A detailed article in the Wall Street Journal today by Louise Radnofsky, Paul Overberg, and Stephanie Armour describes the disaster that awaits average Americans in 2016: double digit health insurance premium increases and huge increases in deductibles. The idea, all along, was that average Americans with good health would pay through the nose to provide the money for poor people to gain insurance. That's what's happening.
Here's just one example of many:
"Eric Elmquist, 37, of Franklin, Tenn., felt he was paying too much in
2014 for his Blue Cross Blue Shield plan at $878 a month for two adults
and three children, with an annual deductible of $5,000. A year later,
he had a plan with a premium of $1,089 and deductible of $7,000. Now, he
is eyeing a premium of more than $1,416 to keep that plan."
The broad conclusion:
"Many people signing up for 2016 health policies under the Affordable
Care Act face higher premiums, fewer doctors and skimpier coverage,
which threatens the appeal of the program for the healthy customers it
Insurers have raised premiums steeply for the most popular plans
at the same time they have boosted out-of-pocket costs such as
deductibles, copays and coinsurance in many of their offerings. The
companies attribute the moves in part to the high cost of some customers
they are gaining under the law, which doesn’t allow them to bar clients
with existing health conditions."
The reality has arrived. Under the guise of the "Affordable Care Act," health care in America is becoming increasing unaffordable and unavailable. This trend is not going to be reversed and things will continue to deteriorate until America's health care system begins to resemble the worst public schools in Chicago with a similar funding status.
Not to be outdone, the NY Times today has two articles of its own detailing the disastrous results of Obamacare.
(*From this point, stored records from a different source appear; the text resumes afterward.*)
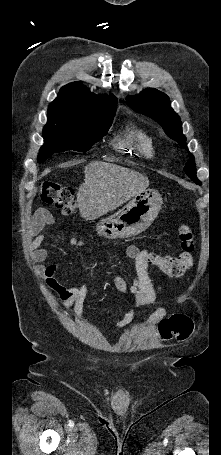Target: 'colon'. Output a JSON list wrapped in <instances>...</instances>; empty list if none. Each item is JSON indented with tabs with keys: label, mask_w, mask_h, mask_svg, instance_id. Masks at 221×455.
I'll return each mask as SVG.
<instances>
[{
	"label": "colon",
	"mask_w": 221,
	"mask_h": 455,
	"mask_svg": "<svg viewBox=\"0 0 221 455\" xmlns=\"http://www.w3.org/2000/svg\"><path fill=\"white\" fill-rule=\"evenodd\" d=\"M40 200L53 206L65 215L72 214L77 209L74 191L70 187L63 186L53 181H43L39 188ZM182 253L175 256H160L151 254L148 260L162 273L170 277H178L184 274L193 265V253L195 251V238L191 228L182 225L179 229ZM193 331L191 319L182 314H175L162 319L159 323V333L163 340L176 338L186 340Z\"/></svg>",
	"instance_id": "5ec220e1"
}]
</instances>
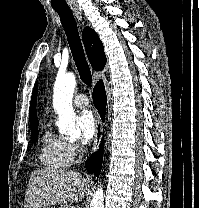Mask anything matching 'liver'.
Instances as JSON below:
<instances>
[{
	"label": "liver",
	"mask_w": 199,
	"mask_h": 208,
	"mask_svg": "<svg viewBox=\"0 0 199 208\" xmlns=\"http://www.w3.org/2000/svg\"><path fill=\"white\" fill-rule=\"evenodd\" d=\"M90 181L79 172L39 169L31 173L25 195V208L63 205L82 201Z\"/></svg>",
	"instance_id": "liver-1"
}]
</instances>
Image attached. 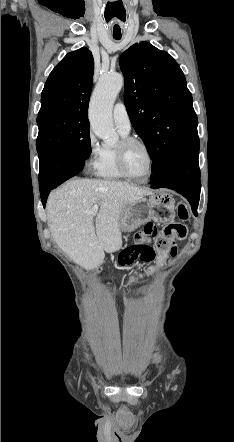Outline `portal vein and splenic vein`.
I'll use <instances>...</instances> for the list:
<instances>
[{
    "instance_id": "18ae733b",
    "label": "portal vein and splenic vein",
    "mask_w": 234,
    "mask_h": 442,
    "mask_svg": "<svg viewBox=\"0 0 234 442\" xmlns=\"http://www.w3.org/2000/svg\"><path fill=\"white\" fill-rule=\"evenodd\" d=\"M98 209H99L98 205H94L92 210L90 211V213L93 215H96L98 212Z\"/></svg>"
}]
</instances>
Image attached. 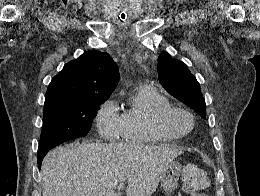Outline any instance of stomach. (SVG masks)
I'll return each mask as SVG.
<instances>
[{"instance_id":"obj_1","label":"stomach","mask_w":260,"mask_h":196,"mask_svg":"<svg viewBox=\"0 0 260 196\" xmlns=\"http://www.w3.org/2000/svg\"><path fill=\"white\" fill-rule=\"evenodd\" d=\"M180 172L181 164H179V162H171V164L167 166L165 174H163L161 178V186L167 196H171L174 190H176Z\"/></svg>"}]
</instances>
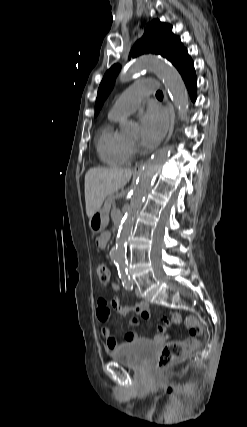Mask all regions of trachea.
I'll use <instances>...</instances> for the list:
<instances>
[{
    "instance_id": "3493384b",
    "label": "trachea",
    "mask_w": 247,
    "mask_h": 427,
    "mask_svg": "<svg viewBox=\"0 0 247 427\" xmlns=\"http://www.w3.org/2000/svg\"><path fill=\"white\" fill-rule=\"evenodd\" d=\"M156 96L157 97H163V93L161 91H157Z\"/></svg>"
}]
</instances>
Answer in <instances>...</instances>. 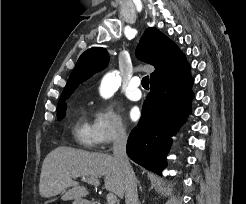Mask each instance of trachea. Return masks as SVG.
<instances>
[{"mask_svg": "<svg viewBox=\"0 0 246 204\" xmlns=\"http://www.w3.org/2000/svg\"><path fill=\"white\" fill-rule=\"evenodd\" d=\"M141 84H142L143 88L149 89V77L148 76L143 77Z\"/></svg>", "mask_w": 246, "mask_h": 204, "instance_id": "trachea-1", "label": "trachea"}]
</instances>
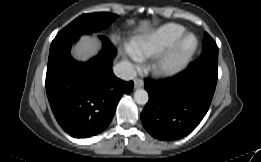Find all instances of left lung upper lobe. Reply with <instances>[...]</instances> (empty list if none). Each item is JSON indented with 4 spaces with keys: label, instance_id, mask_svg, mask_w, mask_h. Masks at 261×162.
<instances>
[{
    "label": "left lung upper lobe",
    "instance_id": "5c2ea615",
    "mask_svg": "<svg viewBox=\"0 0 261 162\" xmlns=\"http://www.w3.org/2000/svg\"><path fill=\"white\" fill-rule=\"evenodd\" d=\"M202 50H203V52L218 53V47H217L216 43L207 33L204 34Z\"/></svg>",
    "mask_w": 261,
    "mask_h": 162
}]
</instances>
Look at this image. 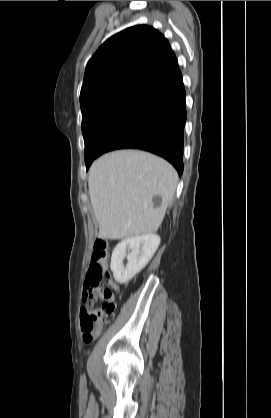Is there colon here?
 Returning <instances> with one entry per match:
<instances>
[{
    "mask_svg": "<svg viewBox=\"0 0 271 418\" xmlns=\"http://www.w3.org/2000/svg\"><path fill=\"white\" fill-rule=\"evenodd\" d=\"M107 261V243L103 240H96L86 278L89 289L84 292L83 301L85 306L80 313L81 330L83 339L86 343H90L95 339L108 316L111 315L116 308L112 291L107 288L97 289L102 282L109 283L111 281L107 270ZM97 294L101 296L103 302L99 307L94 308L93 303Z\"/></svg>",
    "mask_w": 271,
    "mask_h": 418,
    "instance_id": "obj_1",
    "label": "colon"
}]
</instances>
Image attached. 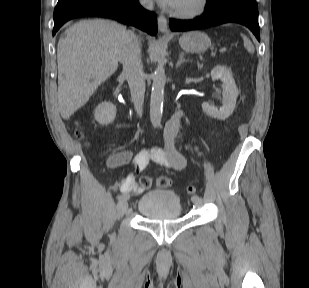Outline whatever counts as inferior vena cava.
<instances>
[{
  "mask_svg": "<svg viewBox=\"0 0 309 288\" xmlns=\"http://www.w3.org/2000/svg\"><path fill=\"white\" fill-rule=\"evenodd\" d=\"M140 2L145 8L153 9L152 0H140ZM120 61L127 76L135 110L141 117L145 95V77L141 62L140 41L133 32H128L127 40L120 52Z\"/></svg>",
  "mask_w": 309,
  "mask_h": 288,
  "instance_id": "obj_1",
  "label": "inferior vena cava"
}]
</instances>
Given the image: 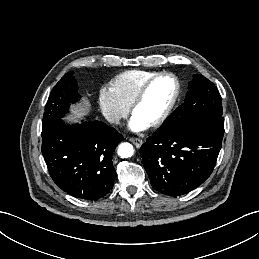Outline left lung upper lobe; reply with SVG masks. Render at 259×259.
I'll return each mask as SVG.
<instances>
[{"label":"left lung upper lobe","mask_w":259,"mask_h":259,"mask_svg":"<svg viewBox=\"0 0 259 259\" xmlns=\"http://www.w3.org/2000/svg\"><path fill=\"white\" fill-rule=\"evenodd\" d=\"M189 88L185 103L179 106L157 131L171 132L191 119L205 114L222 116L221 96L210 80L201 74L194 75Z\"/></svg>","instance_id":"obj_1"}]
</instances>
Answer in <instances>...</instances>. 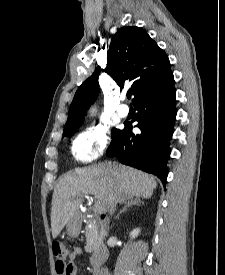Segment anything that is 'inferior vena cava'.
<instances>
[{
  "label": "inferior vena cava",
  "instance_id": "602c4592",
  "mask_svg": "<svg viewBox=\"0 0 225 275\" xmlns=\"http://www.w3.org/2000/svg\"><path fill=\"white\" fill-rule=\"evenodd\" d=\"M123 196L122 189L119 183H116L113 188V192L109 196V200L107 203V208L109 213L112 215L116 209L117 203L120 202ZM98 275H110L107 268L101 269Z\"/></svg>",
  "mask_w": 225,
  "mask_h": 275
}]
</instances>
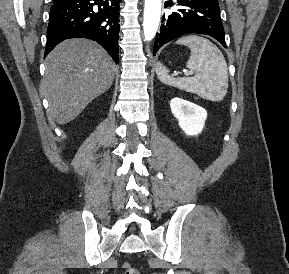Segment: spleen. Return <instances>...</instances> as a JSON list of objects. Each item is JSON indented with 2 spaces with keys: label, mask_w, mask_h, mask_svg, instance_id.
<instances>
[{
  "label": "spleen",
  "mask_w": 289,
  "mask_h": 274,
  "mask_svg": "<svg viewBox=\"0 0 289 274\" xmlns=\"http://www.w3.org/2000/svg\"><path fill=\"white\" fill-rule=\"evenodd\" d=\"M178 45H187L191 54L186 67L194 76L174 78L160 62L156 66L158 79L166 85L194 93L210 101H221L228 89V68L226 60L211 41L188 35L176 41Z\"/></svg>",
  "instance_id": "obj_1"
}]
</instances>
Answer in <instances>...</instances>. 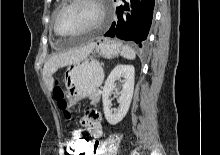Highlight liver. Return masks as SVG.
Segmentation results:
<instances>
[{"label":"liver","instance_id":"liver-1","mask_svg":"<svg viewBox=\"0 0 220 155\" xmlns=\"http://www.w3.org/2000/svg\"><path fill=\"white\" fill-rule=\"evenodd\" d=\"M93 48V45H89L83 48H74L60 52L50 57L46 61L42 71V77L48 90L51 92L54 88L53 75L58 69L67 65L76 64L84 60L93 50Z\"/></svg>","mask_w":220,"mask_h":155}]
</instances>
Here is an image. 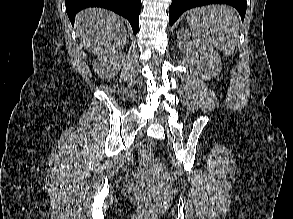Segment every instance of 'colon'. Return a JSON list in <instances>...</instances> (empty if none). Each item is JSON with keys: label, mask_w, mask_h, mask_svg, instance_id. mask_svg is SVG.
Segmentation results:
<instances>
[{"label": "colon", "mask_w": 293, "mask_h": 219, "mask_svg": "<svg viewBox=\"0 0 293 219\" xmlns=\"http://www.w3.org/2000/svg\"><path fill=\"white\" fill-rule=\"evenodd\" d=\"M152 149V141L150 139H144L139 144V153L142 157L145 159H148L150 157ZM135 200L140 203L142 206H144L148 210H153L154 203L152 196L149 192L143 189H138L134 193Z\"/></svg>", "instance_id": "5ec220e1"}]
</instances>
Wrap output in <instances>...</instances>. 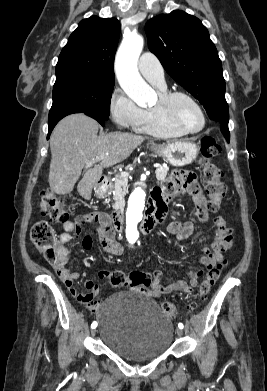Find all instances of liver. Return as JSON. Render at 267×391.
I'll return each instance as SVG.
<instances>
[{
    "label": "liver",
    "instance_id": "6515ba94",
    "mask_svg": "<svg viewBox=\"0 0 267 391\" xmlns=\"http://www.w3.org/2000/svg\"><path fill=\"white\" fill-rule=\"evenodd\" d=\"M98 129V122L83 113L69 115L56 125L50 137L49 185L53 192L70 193L87 163L108 154L98 165L88 167L78 183L79 194L90 199L92 188L101 178L103 168L127 159L146 139L145 136L125 132L98 136Z\"/></svg>",
    "mask_w": 267,
    "mask_h": 391
}]
</instances>
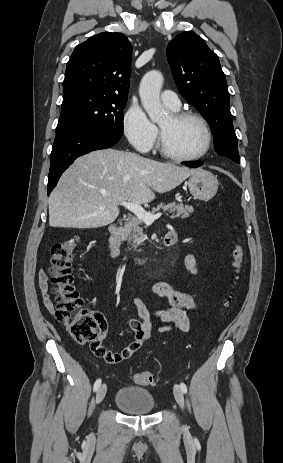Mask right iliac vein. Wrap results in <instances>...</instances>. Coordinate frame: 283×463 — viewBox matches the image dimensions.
I'll return each mask as SVG.
<instances>
[{
	"label": "right iliac vein",
	"instance_id": "right-iliac-vein-1",
	"mask_svg": "<svg viewBox=\"0 0 283 463\" xmlns=\"http://www.w3.org/2000/svg\"><path fill=\"white\" fill-rule=\"evenodd\" d=\"M106 391H107V386L106 384H102L98 390H97V393H96V403L99 404L100 402H102V400L104 399L105 395H106Z\"/></svg>",
	"mask_w": 283,
	"mask_h": 463
}]
</instances>
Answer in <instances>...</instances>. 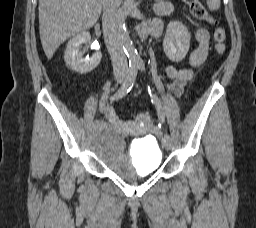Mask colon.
I'll return each instance as SVG.
<instances>
[{"label":"colon","instance_id":"obj_1","mask_svg":"<svg viewBox=\"0 0 256 228\" xmlns=\"http://www.w3.org/2000/svg\"><path fill=\"white\" fill-rule=\"evenodd\" d=\"M190 9L191 14L199 20H204L212 25H215L214 30V41H215V51L217 54L222 55L225 50V39L226 32L222 26L217 25L216 20L209 14L206 7L199 0H183ZM137 122L141 126L149 127L153 123L151 115L147 113H141L137 116Z\"/></svg>","mask_w":256,"mask_h":228}]
</instances>
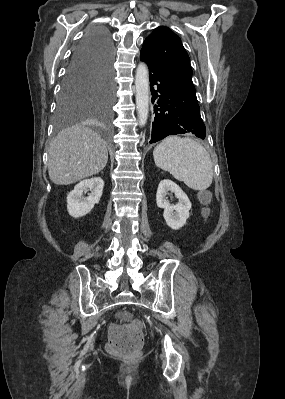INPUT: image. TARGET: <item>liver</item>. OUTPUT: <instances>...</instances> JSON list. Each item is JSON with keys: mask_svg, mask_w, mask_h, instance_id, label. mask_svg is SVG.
I'll list each match as a JSON object with an SVG mask.
<instances>
[{"mask_svg": "<svg viewBox=\"0 0 285 399\" xmlns=\"http://www.w3.org/2000/svg\"><path fill=\"white\" fill-rule=\"evenodd\" d=\"M108 161L106 142L81 125L62 130L52 141L48 155V174L57 185H67L102 171Z\"/></svg>", "mask_w": 285, "mask_h": 399, "instance_id": "obj_1", "label": "liver"}]
</instances>
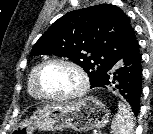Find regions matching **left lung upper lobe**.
<instances>
[{
	"label": "left lung upper lobe",
	"mask_w": 153,
	"mask_h": 134,
	"mask_svg": "<svg viewBox=\"0 0 153 134\" xmlns=\"http://www.w3.org/2000/svg\"><path fill=\"white\" fill-rule=\"evenodd\" d=\"M139 48L129 18L117 6L99 4L66 13L34 45L31 55L65 56L87 72L91 88Z\"/></svg>",
	"instance_id": "obj_1"
}]
</instances>
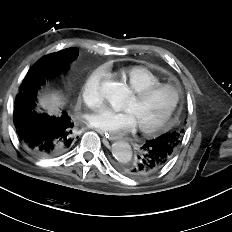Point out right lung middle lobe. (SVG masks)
Segmentation results:
<instances>
[{
  "label": "right lung middle lobe",
  "instance_id": "obj_1",
  "mask_svg": "<svg viewBox=\"0 0 232 232\" xmlns=\"http://www.w3.org/2000/svg\"><path fill=\"white\" fill-rule=\"evenodd\" d=\"M76 57V51L69 48L44 56L30 68L20 86V91L26 87L38 90L46 80L66 70Z\"/></svg>",
  "mask_w": 232,
  "mask_h": 232
}]
</instances>
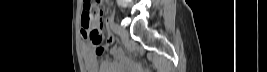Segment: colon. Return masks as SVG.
Listing matches in <instances>:
<instances>
[{"mask_svg": "<svg viewBox=\"0 0 267 72\" xmlns=\"http://www.w3.org/2000/svg\"><path fill=\"white\" fill-rule=\"evenodd\" d=\"M103 14V9L97 1H84L81 18L83 36L92 43L98 54L103 51L104 47Z\"/></svg>", "mask_w": 267, "mask_h": 72, "instance_id": "obj_1", "label": "colon"}]
</instances>
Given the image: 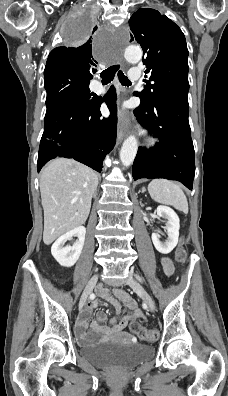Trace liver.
<instances>
[{
    "label": "liver",
    "instance_id": "1",
    "mask_svg": "<svg viewBox=\"0 0 228 396\" xmlns=\"http://www.w3.org/2000/svg\"><path fill=\"white\" fill-rule=\"evenodd\" d=\"M97 186L96 172L73 159L57 158L42 170L40 192L46 245L86 222Z\"/></svg>",
    "mask_w": 228,
    "mask_h": 396
}]
</instances>
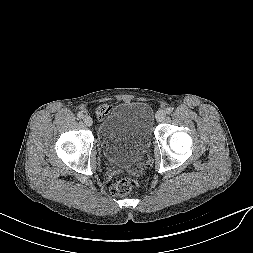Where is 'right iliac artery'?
Segmentation results:
<instances>
[{
    "instance_id": "82829eb1",
    "label": "right iliac artery",
    "mask_w": 253,
    "mask_h": 253,
    "mask_svg": "<svg viewBox=\"0 0 253 253\" xmlns=\"http://www.w3.org/2000/svg\"><path fill=\"white\" fill-rule=\"evenodd\" d=\"M77 117L79 119H82V118H84V114L82 112H78Z\"/></svg>"
}]
</instances>
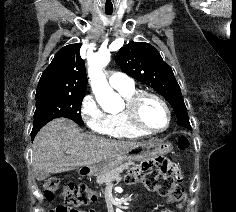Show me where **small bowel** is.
Returning a JSON list of instances; mask_svg holds the SVG:
<instances>
[{"mask_svg":"<svg viewBox=\"0 0 236 212\" xmlns=\"http://www.w3.org/2000/svg\"><path fill=\"white\" fill-rule=\"evenodd\" d=\"M80 212H85V211H80ZM92 212V211H91ZM164 212H171V211H164Z\"/></svg>","mask_w":236,"mask_h":212,"instance_id":"obj_1","label":"small bowel"}]
</instances>
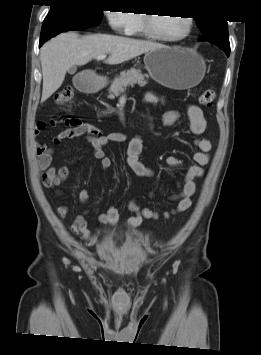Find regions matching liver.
<instances>
[{
  "mask_svg": "<svg viewBox=\"0 0 261 355\" xmlns=\"http://www.w3.org/2000/svg\"><path fill=\"white\" fill-rule=\"evenodd\" d=\"M164 47L152 41L129 37L94 34L79 37L75 32L61 33L40 50L43 75L41 102L62 85L66 72L75 65H85L99 55L109 54L107 64H120L153 49Z\"/></svg>",
  "mask_w": 261,
  "mask_h": 355,
  "instance_id": "6515ba94",
  "label": "liver"
}]
</instances>
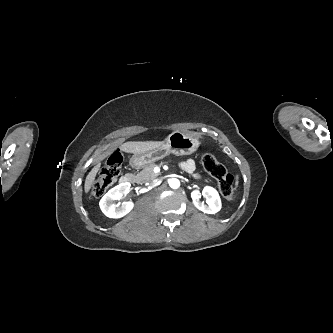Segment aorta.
I'll use <instances>...</instances> for the list:
<instances>
[{
  "mask_svg": "<svg viewBox=\"0 0 333 333\" xmlns=\"http://www.w3.org/2000/svg\"><path fill=\"white\" fill-rule=\"evenodd\" d=\"M168 183H169V186L172 189H177V188L180 187V180L177 179V178H171V179H169Z\"/></svg>",
  "mask_w": 333,
  "mask_h": 333,
  "instance_id": "aorta-1",
  "label": "aorta"
}]
</instances>
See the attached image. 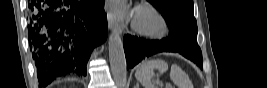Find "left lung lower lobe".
<instances>
[{
	"mask_svg": "<svg viewBox=\"0 0 267 88\" xmlns=\"http://www.w3.org/2000/svg\"><path fill=\"white\" fill-rule=\"evenodd\" d=\"M124 51L127 60V68L134 67L145 56L158 52H178L184 57L196 63L200 68L202 65V52L197 44L195 33L188 31H170L169 38L162 40H145L130 35L124 36Z\"/></svg>",
	"mask_w": 267,
	"mask_h": 88,
	"instance_id": "1",
	"label": "left lung lower lobe"
}]
</instances>
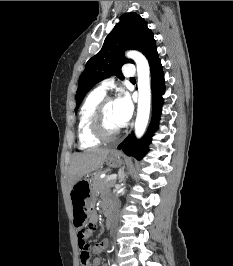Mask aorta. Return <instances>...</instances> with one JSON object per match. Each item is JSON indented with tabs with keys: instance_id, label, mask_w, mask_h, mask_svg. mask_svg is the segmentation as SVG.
<instances>
[{
	"instance_id": "762f6f07",
	"label": "aorta",
	"mask_w": 233,
	"mask_h": 266,
	"mask_svg": "<svg viewBox=\"0 0 233 266\" xmlns=\"http://www.w3.org/2000/svg\"><path fill=\"white\" fill-rule=\"evenodd\" d=\"M126 56L133 59L137 67L138 108L135 121V135L141 138L146 130L151 105L150 67L146 57L138 51H129Z\"/></svg>"
}]
</instances>
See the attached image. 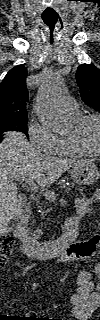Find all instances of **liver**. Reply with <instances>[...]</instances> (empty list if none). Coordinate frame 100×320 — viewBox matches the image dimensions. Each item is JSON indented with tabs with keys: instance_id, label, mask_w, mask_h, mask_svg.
Returning a JSON list of instances; mask_svg holds the SVG:
<instances>
[{
	"instance_id": "6515ba94",
	"label": "liver",
	"mask_w": 100,
	"mask_h": 320,
	"mask_svg": "<svg viewBox=\"0 0 100 320\" xmlns=\"http://www.w3.org/2000/svg\"><path fill=\"white\" fill-rule=\"evenodd\" d=\"M83 160L61 159L38 152L21 132H8L0 144V223L22 213L16 180L33 178L40 186L54 183L70 167Z\"/></svg>"
}]
</instances>
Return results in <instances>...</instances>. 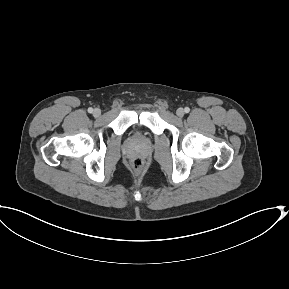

Stacy Cowley's article discusses the problems that small business faces having to choose between compliance with Obamacare and their own growth or even their own survival. Abby Goodnough describes one of life's new stresses, the annual search to find some health insurance that meets their needs. This, of course, is something new that has been added to life by Obamacare -- fear, panic and anxiety as average Americans desperately try to find new coverage in the Obama world, most of whom were satisfied by the coverage they already had before the brave new world of Obama began.
Here's an apt quote from Goodnough's article: "I don't have a regular doctor anymore, so I avoid going." Ah, health insurance without health care -- the Obama dream come true.
It is hard to imagine a worse health care regime than Obamacare. Almost anything would be better than this. For a country that grew up with free markets delivering the best quality of health care in the world, it is remarkable that this could all be destroyed in less than a decade by overzealous, inexperienced, dogmatic politicians, who, themselves, will never be subject to this terrible law.